JEDDAH — Jasem Albudaiwi, secretary general of the Gulf Cooperation Council (GCC), revealed that the GCC will vigorously pursue to get the Gulf citizens exempted from Schengen visas. “During negotiations in Brussels with the leaders of the European Union, which is scheduled to begin in the second week of Ramadan, I will speak, on behalf of the GCC states, to exempt the Gulf citizens from the regime of Schengen visa. We have a strong file to obtain the exemption, and God willing, we will celebrate this year by obtaining the exemption for the first time,” he said in his interview with the “Mikhyal Ramadan” program, aired on the Saudi Television Channel 1, presented by the broadcaster Abdullah Al-Bandar.

Albudaiwi said that the 44th Doha Summit of the GCC Supreme Council, held in December 2023, approved the unified Gulf visa, which allows the Gulf citizens to enter the six countries. “The GCC is moving in the right direction and we are proud to be in this system, in light of cohesion, and everyone is aware of the importance of economic integration. There is wonderful coordination and rapprochement in all political, security-military, and intellectual fields, and with more work, we will reach full economic integration,” he said.

The GCC chief said that the gross national income of the six GCC countries amounted to $2.2 trillion, which means that they are in 9th place in the world. Referring to the inception of the Gulf Cooperation Council, he recalled the statement of former Saudi Foreign Minister Prince Saud Al-Faisal, and his emphasis on the geopolitical challenges facing the GCC countries since the Iran-Iraq war. He talked about the efforts to establish free trade agreements between the GCC countries and many other countries, such as China, Turkey and Pakistan.

Albudaiwi called on the international community to pressure Israel to accept the two-state solution and lift the siege on Gaza. “Israel must realize that the two-state solution is the solution to guarantee its security and peace, and it will not guarantee this except by reaching a real dialogue with the Palestinian side, regardless of the technology and surveillance cameras it uses,” he said.

Responding to his career as ambassador of Kuwait to South Korea, he highlighted the key role he played in the negotiations for the free trade agreement between the two countries, and his strengthening of relations between the two countries. He also recalled that the Korean parliament nominated him to receive an annual award for the best ambassador.

Albudaiwi spoke about his participation in the issue of exempting Kuwaiti nationals from the Schengen visa in the European Union. He acknowledged the role of the late Abdulaziz Al-Sudairi, son of the former Kuwaiti ambassador, in his entry into the world of politics, as he had experience in analysis by virtue of his doctoral studies in political science, until he became the spokesman for Kuwait in the American state of Utah. “At one time, during the Iraqi invasion of Kuwait, Al-Sudairi impersonated me and spoke to an American channel, and began speaking in my name to confirm my presence there, and he was credited with introducing me to American society.”
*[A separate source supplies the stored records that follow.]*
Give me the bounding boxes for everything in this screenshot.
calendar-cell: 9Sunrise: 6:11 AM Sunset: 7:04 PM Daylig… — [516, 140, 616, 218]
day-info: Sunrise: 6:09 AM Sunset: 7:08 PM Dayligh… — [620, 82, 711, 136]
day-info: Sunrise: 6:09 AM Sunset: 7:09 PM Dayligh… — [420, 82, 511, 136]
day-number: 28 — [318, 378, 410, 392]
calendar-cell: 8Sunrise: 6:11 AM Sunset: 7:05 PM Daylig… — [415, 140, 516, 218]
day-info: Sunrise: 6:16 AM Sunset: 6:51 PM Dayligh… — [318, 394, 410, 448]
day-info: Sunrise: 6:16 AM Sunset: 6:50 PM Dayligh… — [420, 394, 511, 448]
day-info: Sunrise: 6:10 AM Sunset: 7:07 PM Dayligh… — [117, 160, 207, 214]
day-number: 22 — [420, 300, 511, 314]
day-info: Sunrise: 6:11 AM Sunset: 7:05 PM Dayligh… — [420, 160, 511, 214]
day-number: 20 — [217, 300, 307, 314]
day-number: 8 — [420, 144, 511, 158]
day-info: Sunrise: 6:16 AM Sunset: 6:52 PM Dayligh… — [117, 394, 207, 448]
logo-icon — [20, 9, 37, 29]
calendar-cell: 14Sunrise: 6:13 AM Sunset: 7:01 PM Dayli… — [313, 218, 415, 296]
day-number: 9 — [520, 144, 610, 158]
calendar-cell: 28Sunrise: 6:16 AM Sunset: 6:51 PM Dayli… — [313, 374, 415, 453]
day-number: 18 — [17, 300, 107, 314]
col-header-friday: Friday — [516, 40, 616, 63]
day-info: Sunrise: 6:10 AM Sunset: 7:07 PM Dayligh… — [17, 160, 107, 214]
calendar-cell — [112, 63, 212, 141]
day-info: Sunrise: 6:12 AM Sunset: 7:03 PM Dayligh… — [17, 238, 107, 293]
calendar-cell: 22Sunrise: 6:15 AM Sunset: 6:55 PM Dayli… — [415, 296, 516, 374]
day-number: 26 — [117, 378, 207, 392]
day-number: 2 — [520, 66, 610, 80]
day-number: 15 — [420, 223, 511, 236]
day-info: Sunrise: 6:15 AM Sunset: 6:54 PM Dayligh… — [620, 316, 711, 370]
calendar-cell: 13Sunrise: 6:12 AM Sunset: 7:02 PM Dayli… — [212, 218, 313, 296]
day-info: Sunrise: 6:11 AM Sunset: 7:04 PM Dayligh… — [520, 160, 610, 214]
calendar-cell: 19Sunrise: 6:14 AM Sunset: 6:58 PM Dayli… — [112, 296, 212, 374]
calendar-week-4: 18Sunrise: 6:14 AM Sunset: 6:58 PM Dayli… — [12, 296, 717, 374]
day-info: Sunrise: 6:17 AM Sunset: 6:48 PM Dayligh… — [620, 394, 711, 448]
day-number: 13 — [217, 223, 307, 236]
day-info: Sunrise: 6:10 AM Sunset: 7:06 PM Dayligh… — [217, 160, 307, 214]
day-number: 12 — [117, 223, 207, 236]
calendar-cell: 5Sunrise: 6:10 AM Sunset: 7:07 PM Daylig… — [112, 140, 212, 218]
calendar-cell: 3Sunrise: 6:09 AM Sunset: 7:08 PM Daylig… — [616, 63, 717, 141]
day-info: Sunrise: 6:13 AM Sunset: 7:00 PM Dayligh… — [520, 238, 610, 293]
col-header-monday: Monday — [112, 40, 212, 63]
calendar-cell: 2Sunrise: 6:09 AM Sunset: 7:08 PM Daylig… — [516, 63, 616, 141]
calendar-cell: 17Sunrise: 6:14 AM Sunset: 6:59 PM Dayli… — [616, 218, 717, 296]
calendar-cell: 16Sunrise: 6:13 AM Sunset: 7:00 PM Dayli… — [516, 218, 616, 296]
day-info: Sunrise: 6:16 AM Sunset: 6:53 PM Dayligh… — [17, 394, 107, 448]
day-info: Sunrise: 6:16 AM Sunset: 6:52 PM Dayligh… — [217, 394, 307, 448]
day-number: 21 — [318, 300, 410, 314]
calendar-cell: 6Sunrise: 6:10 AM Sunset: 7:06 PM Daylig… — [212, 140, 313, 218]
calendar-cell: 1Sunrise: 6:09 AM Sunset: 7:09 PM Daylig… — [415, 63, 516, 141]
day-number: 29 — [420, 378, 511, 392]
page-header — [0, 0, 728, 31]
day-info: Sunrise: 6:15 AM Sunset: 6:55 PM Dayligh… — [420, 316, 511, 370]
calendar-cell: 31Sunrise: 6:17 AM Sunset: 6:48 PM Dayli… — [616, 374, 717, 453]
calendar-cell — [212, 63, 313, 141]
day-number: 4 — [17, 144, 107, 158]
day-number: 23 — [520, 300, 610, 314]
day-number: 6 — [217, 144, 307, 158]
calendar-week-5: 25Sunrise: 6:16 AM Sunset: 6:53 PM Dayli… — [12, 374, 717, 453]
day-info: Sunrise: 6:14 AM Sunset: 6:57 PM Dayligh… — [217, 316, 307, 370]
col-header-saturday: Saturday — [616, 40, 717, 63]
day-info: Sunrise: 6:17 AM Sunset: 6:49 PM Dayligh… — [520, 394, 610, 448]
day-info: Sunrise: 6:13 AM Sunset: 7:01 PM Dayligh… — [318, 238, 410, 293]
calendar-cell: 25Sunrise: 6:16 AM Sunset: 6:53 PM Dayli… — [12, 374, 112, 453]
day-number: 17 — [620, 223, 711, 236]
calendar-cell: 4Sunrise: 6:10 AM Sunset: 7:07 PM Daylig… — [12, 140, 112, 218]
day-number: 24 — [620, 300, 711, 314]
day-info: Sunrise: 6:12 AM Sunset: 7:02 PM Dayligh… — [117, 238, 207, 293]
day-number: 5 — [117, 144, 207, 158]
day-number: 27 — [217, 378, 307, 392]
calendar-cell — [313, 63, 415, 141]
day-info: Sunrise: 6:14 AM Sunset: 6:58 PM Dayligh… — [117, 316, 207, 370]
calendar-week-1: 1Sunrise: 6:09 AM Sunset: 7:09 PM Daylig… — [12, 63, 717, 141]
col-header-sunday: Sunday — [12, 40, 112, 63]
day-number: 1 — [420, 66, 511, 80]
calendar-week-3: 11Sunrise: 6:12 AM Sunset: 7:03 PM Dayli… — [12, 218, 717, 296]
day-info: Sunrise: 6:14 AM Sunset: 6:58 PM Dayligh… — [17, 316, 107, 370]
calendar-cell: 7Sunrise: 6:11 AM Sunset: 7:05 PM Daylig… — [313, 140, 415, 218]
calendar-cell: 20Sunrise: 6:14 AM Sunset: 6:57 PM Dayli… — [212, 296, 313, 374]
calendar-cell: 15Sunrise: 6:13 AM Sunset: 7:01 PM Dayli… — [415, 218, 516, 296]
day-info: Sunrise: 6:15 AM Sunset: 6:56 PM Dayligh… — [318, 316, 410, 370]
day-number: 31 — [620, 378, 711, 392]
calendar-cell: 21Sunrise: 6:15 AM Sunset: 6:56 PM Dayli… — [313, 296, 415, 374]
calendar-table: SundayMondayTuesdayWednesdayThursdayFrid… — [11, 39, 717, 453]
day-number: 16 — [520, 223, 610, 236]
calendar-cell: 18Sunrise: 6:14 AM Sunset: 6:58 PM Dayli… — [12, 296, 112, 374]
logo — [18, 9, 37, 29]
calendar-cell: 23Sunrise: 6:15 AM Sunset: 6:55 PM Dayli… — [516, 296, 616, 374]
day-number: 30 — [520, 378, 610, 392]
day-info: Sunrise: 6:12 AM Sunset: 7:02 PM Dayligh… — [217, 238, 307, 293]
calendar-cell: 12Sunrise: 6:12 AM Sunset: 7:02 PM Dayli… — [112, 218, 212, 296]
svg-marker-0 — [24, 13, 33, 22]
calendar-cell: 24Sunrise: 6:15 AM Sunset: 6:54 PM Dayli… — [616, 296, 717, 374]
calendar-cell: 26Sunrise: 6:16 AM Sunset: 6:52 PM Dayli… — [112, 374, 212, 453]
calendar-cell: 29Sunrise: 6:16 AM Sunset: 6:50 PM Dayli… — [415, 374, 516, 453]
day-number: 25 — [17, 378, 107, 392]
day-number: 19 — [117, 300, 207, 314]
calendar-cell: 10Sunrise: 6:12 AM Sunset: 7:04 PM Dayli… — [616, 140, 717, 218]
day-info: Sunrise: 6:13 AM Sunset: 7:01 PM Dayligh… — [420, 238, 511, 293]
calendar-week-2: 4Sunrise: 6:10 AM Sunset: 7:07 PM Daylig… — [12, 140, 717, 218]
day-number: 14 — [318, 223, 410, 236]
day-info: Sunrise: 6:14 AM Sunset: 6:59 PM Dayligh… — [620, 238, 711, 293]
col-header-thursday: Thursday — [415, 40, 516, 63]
Al-Budaiwi stressed that the Kuwaitis will not forget Saudi Arabia and its brothers’ stand with them during the 1990 invasion. “May God bestow upon us the grace of liberation with the help of our brothers in the Gulf Cooperation Council states. They did not fall short with us, and the event is the greatest evidence of our importance, our interconnectedness, and the integration of the Gulf States,” he said.

The GCC chief also spoke about his stint at the Kuwait News Agency, and his appointment as a diplomatic attaché in the Ministry of Foreign Affairs, where he became very close to Sheikh Salem Sabah Al-Salem, and worked in the office of the Minister of Foreign Affairs, in charge of the media wing.

Al-Budaiwi pointed out that he moved between embassies in several countries, including the United States of America, where he witnessed the terror attacks of September 11.